1. Field of the Invention
The present invention relates to a method and an apparatus for video coding, and more particularly, to a method and an apparatus for discrete cosine transform coefficient prediction.
2. Description of the Related Art
A digital video clip can be regarded as a series of still digital images, which may be seen as continuous video images due to the temporary vision effect in human eyes when the digital video clip is continuously played. However, if the digital video is not compressed yet, great storage space and high transmission bandwidth are required. Take a 15 frames/sec of 90-minutes full color digital video with a size of 640×480 for example, the bandwidth is:640*480(pixels/frame)*3(bytes/pixel)*15(frames/sec)=13824000 bytes/sec=13.18 MB/secand the space for storage is: 13.18*90*60=69.50 GB.Obviously, it is not good enough, thus various technology for digital video compression are developed.
A method had been proposed in the prior art, where a discrete cosine transform (DCT) is utilized to transfer a frame from a spatial domain to a frequency domain, such that the high frequency signal therein is eliminated and the data is compressed.

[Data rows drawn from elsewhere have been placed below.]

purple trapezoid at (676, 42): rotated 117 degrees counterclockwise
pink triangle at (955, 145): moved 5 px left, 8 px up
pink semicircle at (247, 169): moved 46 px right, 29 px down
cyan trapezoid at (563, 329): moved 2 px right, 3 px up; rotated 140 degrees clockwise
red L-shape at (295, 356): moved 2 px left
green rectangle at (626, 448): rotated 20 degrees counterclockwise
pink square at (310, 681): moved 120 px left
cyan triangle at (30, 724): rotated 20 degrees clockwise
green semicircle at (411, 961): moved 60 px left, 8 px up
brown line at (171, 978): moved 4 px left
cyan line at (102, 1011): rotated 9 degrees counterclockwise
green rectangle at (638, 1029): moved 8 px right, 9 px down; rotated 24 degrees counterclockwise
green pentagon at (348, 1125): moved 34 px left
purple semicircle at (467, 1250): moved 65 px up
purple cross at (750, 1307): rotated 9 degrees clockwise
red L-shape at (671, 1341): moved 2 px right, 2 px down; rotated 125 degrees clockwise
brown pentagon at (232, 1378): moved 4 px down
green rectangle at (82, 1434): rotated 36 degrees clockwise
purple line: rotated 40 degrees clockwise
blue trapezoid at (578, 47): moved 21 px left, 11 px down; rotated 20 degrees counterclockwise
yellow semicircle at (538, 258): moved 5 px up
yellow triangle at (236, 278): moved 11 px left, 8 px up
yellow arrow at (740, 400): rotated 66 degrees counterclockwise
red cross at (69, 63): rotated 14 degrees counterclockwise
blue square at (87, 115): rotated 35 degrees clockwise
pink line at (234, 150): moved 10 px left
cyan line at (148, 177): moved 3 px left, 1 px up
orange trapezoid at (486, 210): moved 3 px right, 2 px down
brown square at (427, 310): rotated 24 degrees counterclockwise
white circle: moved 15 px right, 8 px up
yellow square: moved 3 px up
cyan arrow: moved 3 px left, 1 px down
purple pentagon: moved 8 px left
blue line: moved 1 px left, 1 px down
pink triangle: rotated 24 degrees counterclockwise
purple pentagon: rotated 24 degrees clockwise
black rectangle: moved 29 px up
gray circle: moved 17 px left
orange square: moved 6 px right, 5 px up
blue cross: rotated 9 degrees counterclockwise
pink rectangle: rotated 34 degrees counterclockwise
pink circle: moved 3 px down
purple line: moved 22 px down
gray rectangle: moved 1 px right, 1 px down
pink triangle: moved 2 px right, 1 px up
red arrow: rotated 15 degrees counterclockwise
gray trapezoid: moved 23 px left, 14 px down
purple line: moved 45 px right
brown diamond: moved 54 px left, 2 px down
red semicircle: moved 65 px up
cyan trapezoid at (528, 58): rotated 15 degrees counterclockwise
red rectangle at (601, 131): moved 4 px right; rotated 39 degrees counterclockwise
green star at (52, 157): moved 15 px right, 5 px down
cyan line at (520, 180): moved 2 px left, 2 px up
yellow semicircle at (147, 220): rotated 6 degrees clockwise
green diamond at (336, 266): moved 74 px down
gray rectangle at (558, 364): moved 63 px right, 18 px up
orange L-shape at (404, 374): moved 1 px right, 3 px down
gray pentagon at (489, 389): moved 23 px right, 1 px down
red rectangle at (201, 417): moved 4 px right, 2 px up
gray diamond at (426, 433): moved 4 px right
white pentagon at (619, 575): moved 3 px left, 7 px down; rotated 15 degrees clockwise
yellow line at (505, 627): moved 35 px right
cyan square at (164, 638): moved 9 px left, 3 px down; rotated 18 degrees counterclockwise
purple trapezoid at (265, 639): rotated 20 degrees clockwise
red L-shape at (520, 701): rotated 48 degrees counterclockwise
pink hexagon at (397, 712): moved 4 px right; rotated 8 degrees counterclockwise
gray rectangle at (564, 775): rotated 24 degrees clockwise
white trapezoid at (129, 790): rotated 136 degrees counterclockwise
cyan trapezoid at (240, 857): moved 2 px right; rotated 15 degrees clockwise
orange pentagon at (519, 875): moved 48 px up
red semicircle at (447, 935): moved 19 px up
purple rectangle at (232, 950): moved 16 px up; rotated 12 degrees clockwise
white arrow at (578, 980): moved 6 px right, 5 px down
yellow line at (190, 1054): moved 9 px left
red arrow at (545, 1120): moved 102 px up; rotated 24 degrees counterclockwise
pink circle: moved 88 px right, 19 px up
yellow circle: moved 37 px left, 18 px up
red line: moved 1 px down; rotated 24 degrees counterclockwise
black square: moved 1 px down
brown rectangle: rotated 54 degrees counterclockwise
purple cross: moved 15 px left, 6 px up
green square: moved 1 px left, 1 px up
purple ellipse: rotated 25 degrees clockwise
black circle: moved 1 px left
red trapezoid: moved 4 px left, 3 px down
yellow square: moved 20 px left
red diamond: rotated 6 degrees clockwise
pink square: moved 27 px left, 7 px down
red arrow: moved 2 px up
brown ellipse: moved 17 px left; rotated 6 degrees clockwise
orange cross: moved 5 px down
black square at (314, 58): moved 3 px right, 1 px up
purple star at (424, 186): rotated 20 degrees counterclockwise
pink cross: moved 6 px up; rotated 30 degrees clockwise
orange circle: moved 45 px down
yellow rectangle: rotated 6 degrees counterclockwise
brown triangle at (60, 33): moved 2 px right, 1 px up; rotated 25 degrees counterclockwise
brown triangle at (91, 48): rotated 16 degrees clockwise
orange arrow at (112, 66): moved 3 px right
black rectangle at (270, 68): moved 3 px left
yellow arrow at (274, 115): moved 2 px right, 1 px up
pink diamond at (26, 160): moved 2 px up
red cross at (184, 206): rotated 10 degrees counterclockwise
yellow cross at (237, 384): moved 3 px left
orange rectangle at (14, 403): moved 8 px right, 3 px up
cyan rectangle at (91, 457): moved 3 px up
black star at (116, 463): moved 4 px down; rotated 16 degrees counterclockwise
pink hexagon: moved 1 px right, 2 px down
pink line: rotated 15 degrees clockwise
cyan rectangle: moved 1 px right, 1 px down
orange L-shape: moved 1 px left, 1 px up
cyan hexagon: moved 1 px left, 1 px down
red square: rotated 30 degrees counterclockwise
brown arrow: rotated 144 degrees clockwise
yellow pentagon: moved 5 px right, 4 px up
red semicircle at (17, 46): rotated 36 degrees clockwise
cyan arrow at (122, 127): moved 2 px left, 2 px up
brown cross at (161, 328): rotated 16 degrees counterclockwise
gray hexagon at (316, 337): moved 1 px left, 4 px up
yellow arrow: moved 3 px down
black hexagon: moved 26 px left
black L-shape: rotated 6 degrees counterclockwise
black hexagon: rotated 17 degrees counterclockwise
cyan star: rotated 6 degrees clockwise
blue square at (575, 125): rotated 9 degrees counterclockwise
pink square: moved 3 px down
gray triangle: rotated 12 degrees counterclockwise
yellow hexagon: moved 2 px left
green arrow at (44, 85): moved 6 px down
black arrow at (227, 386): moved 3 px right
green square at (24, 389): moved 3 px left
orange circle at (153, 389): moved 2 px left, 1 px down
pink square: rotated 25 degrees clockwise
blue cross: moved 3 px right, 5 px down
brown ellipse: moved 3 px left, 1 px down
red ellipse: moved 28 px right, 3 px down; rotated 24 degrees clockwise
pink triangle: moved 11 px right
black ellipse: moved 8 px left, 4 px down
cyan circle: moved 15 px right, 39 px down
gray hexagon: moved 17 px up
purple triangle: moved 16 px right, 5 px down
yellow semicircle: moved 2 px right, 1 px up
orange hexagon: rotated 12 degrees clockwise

It is common in processing the video that each of the frames is divided into a plurality of 16×16 macro-blocks as shown in FIG. 1A. Wherein, each macro-block comprises a plurality of blocks as shown in FIG. 1C, which is derived from the MPEG4 ISO/IEC 14469-2 specification. In accordance with the MPEG4 specification, a 16×16 macro-block is divided into four (8×8) blocks. Then, the discrete cosine transform process is sequentially performed on each of the (8×8) blocks in the macro-block as shown in FIG. 1B. The spatial energy after the transformation is concentrated on the values of a few low-frequency (on the top-left corner), and the coefficients of high-frequency almost approaches zero (on the bottom-right corner). Then, the coefficient of high-frequency is reduced to zero as much as possible by means of quantization. In FIG. 1B, M(0, 0) is referred as a DC item, and all the other 63 items are referred as AC items. Wherein, the DC item represents an average luminance of the entire block, and other AC items represent the tiny variance of the block.
Since the colors of the neighboring points are very close, a method called AC prediction had been proposed in the prior art as shown in FIG. 2, in which the AC item of the neighboring block is directly being substituted for the AC item of the block if the DC item of the block is close to the DC item of the neighboring block. The DC item of the block B1 is compared with the DC item of the neighboring block B2 and the DC item of the block B3. If the DC item of the neighboring block B3 is similar to the DC item of the block B1 than that of the neighboring block B2, the whole column of the AC values of block B3 are used as the prediction values, which are then directly being substituted to the block B1. However, if the AC prediction mode is applied on an image that has too many variances and lacks the spatial correlation, the compression efficiency is lowered.
FIG. 3 schematically shows a physical application of a conventional video compression technology. Referring to FIG. 3, first, a discrete cosine transform process 301 is performed on the block, and then a quantization process 303 is performed on the transformed block. Then, an AC prediction mode variable length coding (VLC) 305 and a non-AC prediction mode variable length coding (VLC) 307 are simultaneously applied on the block, and all results are stored in the memory. Finally, a coding mode with fewer number of bits is selected in the selector 309, such that the video compression is effectively accomplished. However, a great amount of memory is required in such method and the mode is not determined until the block is fully coded.